Adveser wrote:
The first "real" metal song I probably ever heard that wasn't beaten into my head from insane overplaying on the radio was likely "wishing well."
I just don't care for slow music myself, not in the heavily distorted guitar format anyway. A song has to be fairly busy on the vocals to overcome that in the mix. Even "lonely is the word" I have only heard less than a half dozen times.
I just remember being bored when I heard it for the first time and haven't really shaken that feeling since. There are production tricks to make slower songs have a faster pace than they do, but unfortunately Martin Birch just doesn't have that instinct, I don't think. And give everyone a hint that might care, boosting the bass frequencies on a slow song is a bad idea.
I do think it is a good album myself, but honestly, there are three songs on there that I like listening to and working with. The extremely boxy production demands a remix from the first bar of the first song.

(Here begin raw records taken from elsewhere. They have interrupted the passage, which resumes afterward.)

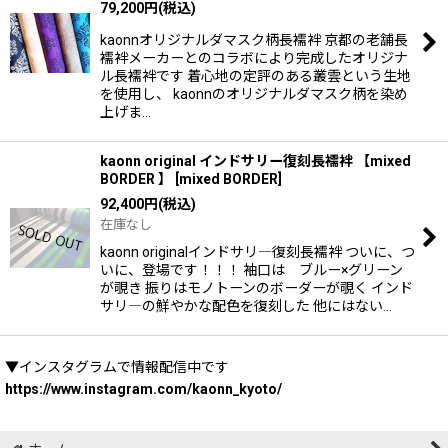
79,200
円
(税込)
kaonnオリジナルダマスク柄長襦袢 京都の老舗長
襦袢メーカーとのコラボにより完成したオリジナ
ル長襦袢です 着心地の定評のある叢雲という生地
を使用し、 kaonnのオリジナルダマスク柄を染め
上げま…
kaonn original インドサリー復刻長襦袢 【mixed
BORDER 】
[
mixed BORDER
]
92,400
円
(税込)
在庫なし
kaonn originalインドサリ―復刻長襦袢 ついに、つ
いに、登場です！！！ 袖口は ブルー×グリーン
が覗き 振りはモノトーンのボーダーが覗く インド
サリ―の鮮やかな配色を復刻した 他にはない…
▼インスタグラムで情報配信中です
https://www.instagram.com/kaonn_kyoto/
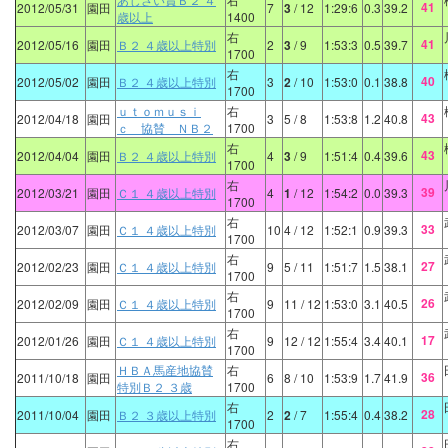
41
2012/05/31
園田
7
3
/ 12
1:29:6
0.3
39.2
歳以上
1400
右
41
2012/05/16
園田
Ｂ２ ４歳以上特別
2
3
/ 9
1:53:3
0.5
39.7
1700
右
40
2012/05/02
園田
Ｂ２ ４歳以上特別
3
2
/ 10
1:53:0
0.1
38.8
1700
ｕｔｏｍｕｓｉ
右
43
2012/04/18
園田
3
5
/ 8
1:53:8
1.2
40.8
ｃ 協賛 ＮＢ２
1700
右
43
2012/04/04
園田
Ｂ２ ４歳以上特別
4
3
/ 9
1:51:4
0.4
39.6
1700
右
39
2012/03/21
園田
Ｃ１ ４歳以上特別
4
1
/ 12
1:54:2
0.0
39.3
1700
右
33
2012/03/07
園田
Ｃ１ ４歳以上特別
10
4
/ 12
1:52:1
0.9
39.3
1700
右
27
2012/02/23
園田
Ｃ１ ４歳以上特別
9
5
/ 11
1:51:7
1.5
38.1
1700
右
26
2012/02/09
園田
Ｃ１ ４歳以上特別
9
11
/ 12
1:53:0
3.1
40.5
1700
右
17
2012/01/26
園田
Ｃ１ ４歳以上特別
9
12
/ 12
1:55:4
3.4
40.1
1700
ＨＢＡ馬産地協賛
右
36
2011/10/18
園田
6
8
/ 10
1:53:9
1.7
41.9
特別Ｂ２ ３歳
1700
右
28
2011/10/04
園田
Ｂ２ ３歳以上特別
2
2
/ 7
1:55:4
0.4
38.2
1700
右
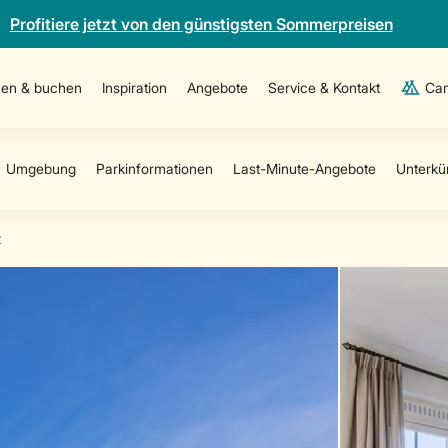
Profitiere jetzt von den günstigsten Sommerpreisen
en & buchen
Inspiration
Angebote
Service & Kontakt
Cam
t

And yes, it is better than any Ozzy album still. Ozzy's one octave range, BS's endless jamming early on, the long ass resonating notes and sparse use of the whole scale, mixed with a slow pace is a recipe for me not liking an album, this makes the Dio years really special for me. Dio was a producer himself and I believe helped shape that material into what it was. I don't like songs like "The Jack" by AC/DC no matter who does them.

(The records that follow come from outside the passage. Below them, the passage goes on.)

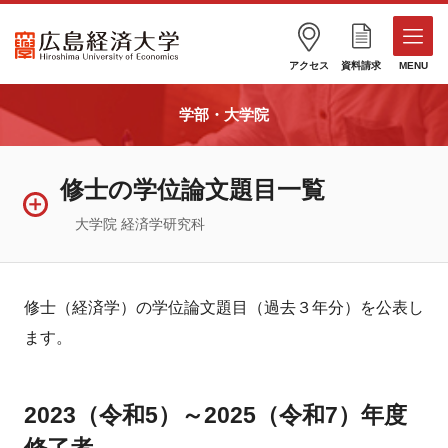
アクセス
資料請求
MENU
学部・大学院
修士の学位論文題目一覧
大学院 経済学研究科
修士（経済学）の学位論文題目（過去３年分）を公表し
ます。
2023（令和5）～2025（令和7）年度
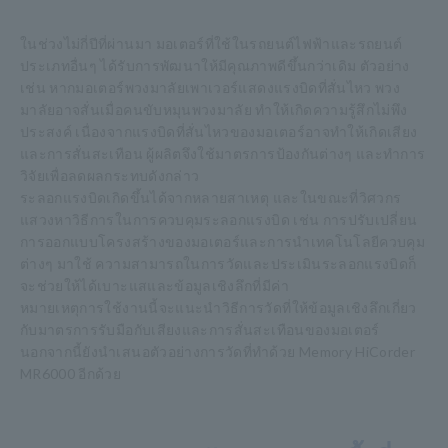
ในช่วงไม่กี่ปีที่ผ่านมา มอเตอร์ที่ใช้ในรถยนต์ไฟฟ้าและรถยนต์
ประเภทอื่นๆ ได้รับการพัฒนาให้มีคุณภาพดีขึ้นกว่าเดิม ตัวอย่าง
เช่น หากมอเตอร์พวงมาลัยเพาเวอร์แสดงแรงบิดที่สั่นไหว พวง
มาลัยอาจสั่นเมื่อคนขับหมุนพวงมาลัย ทำให้เกิดความรู้สึกไม่พึง
ประสงค์ เนื่องจากแรงบิดที่สั่นไหวของมอเตอร์อาจทำให้เกิดเสียง
และการสั่นสะเทือน ผู้ผลิตจึงใช้มาตรการป้องกันต่างๆ และทำการ
วิจัยเพื่อลดผลกระทบดังกล่าว
ระลอกแรงบิดเกิดขึ้นได้จากหลายสาเหตุ และในขณะที่วิศวกร
แสวงหาวิธีการในการควบคุมระลอกแรงบิด เช่น การปรับเปลี่ยน
การออกแบบโครงสร้างของมอเตอร์และการนำเทคโนโลยีควบคุม
ต่างๆ มาใช้ ความสามารถในการวัดและประเมินระลอกแรงบิดก็
จะช่วยให้ได้เบาะแสและข้อมูลเชิงลึกที่มีค่า
หมายเหตุการใช้งานนี้จะแนะนำวิธีการวัดที่ให้ข้อมูลเชิงลึกเกี่ยว
กับมาตรการรับมือกับเสียงและการสั่นสะเทือนของมอเตอร์
นอกจากนี้ยังนำเสนอตัวอย่างการวัดที่ทำด้วย Memory HiCorder
MR6000 อีกด้วย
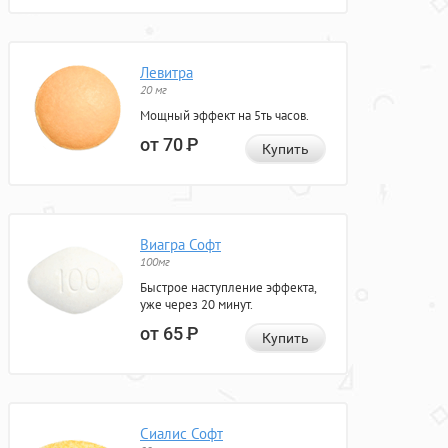
Левитра
20 мг
Мощный эффект на 5ть часов.
от 70
Р
Купить
Виагра Софт
100мг
Быстрое наступление эффекта,
уже через 20 минут.
от 65
Р
Купить
Сиалис Софт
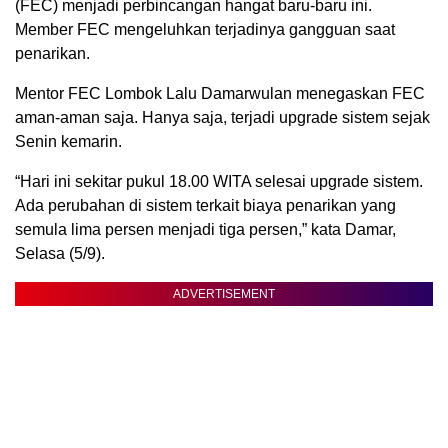
(FEC) menjadi perbincangan hangat baru-baru ini.
Member FEC mengeluhkan terjadinya gangguan saat
penarikan.
Mentor FEC Lombok Lalu Damarwulan menegaskan FEC
aman-aman saja. Hanya saja, terjadi upgrade sistem sejak
Senin kemarin.
“Hari ini sekitar pukul 18.00 WITA selesai upgrade sistem.
Ada perubahan di sistem terkait biaya penarikan yang
semula lima persen menjadi tiga persen,” kata Damar,
Selasa (5/9).
ADVERTISEMENT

I can't remember who it was exactly, but Geezer did not play Bass on the demos for the songs and he subsequently used those demos as guides on how to play his bass parts on H&H, I think this dramatically would have changed the pacing of the songs and it makes H&H seem faster than MR in my opinion.

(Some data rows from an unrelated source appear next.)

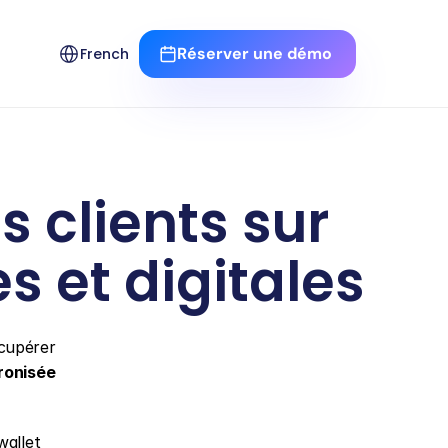
Select Language
Réserver une démo 
French
clients sur 
s et digitales
cupérer 
hronisée
allet 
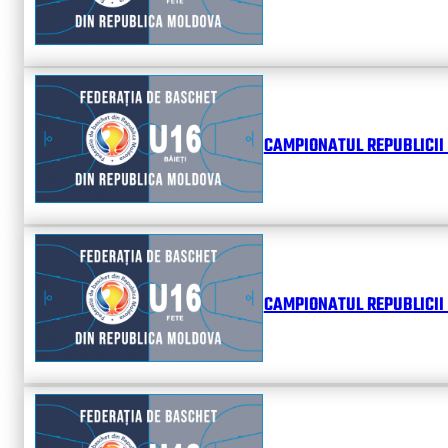
CAMPIONATUL REPUBLICII 
CAMPIONATUL REPUBLICII 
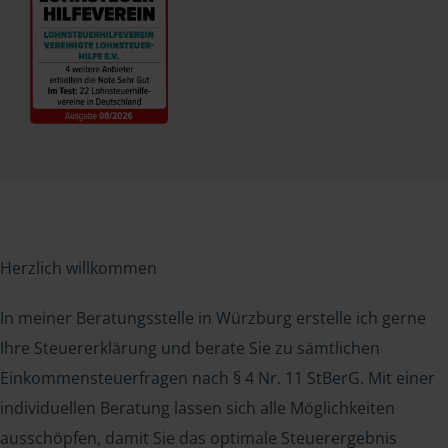
Herzlich willkommen
In meiner Beratungsstelle in Würzburg erstelle ich gerne
Ihre Steuererklärung und berate Sie zu sämtlichen
Einkommensteuerfragen nach § 4 Nr. 11 StBerG. Mit einer
individuellen Beratung lassen sich alle Möglichkeiten
ausschöpfen, damit Sie das optimale Steuerergebnis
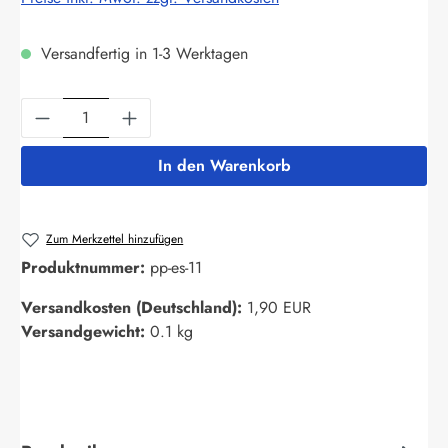
Versandfertig in 1-3 Werktagen
Produkt Anzahl: Gib den gewünschten Wert ein
In den Warenkorb
Zum Merkzettel hinzufügen
Produktnummer:
pp-es-11
Versandkosten (Deutschland):
1,90 EUR
Versandgewicht:
0.1 kg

This is a very well thought out response, and I applaud you're honesty in that statement. The only thing being is that Dio era Sabbath lacks that certain darkness, the gloomy and doleful nature that epitomized the albums such as Master of Reality and Sabbath Bloody Sabbath. I don't wish to speak much about Ozzy era Sabbath in this thread, but while fragments of those days remain in their latter albums, I wonder how much of it will truly be remembered in latter years. I came to Sabbath late in my life, and I really just discovered albums like Seventh Star and Born again about two years ago.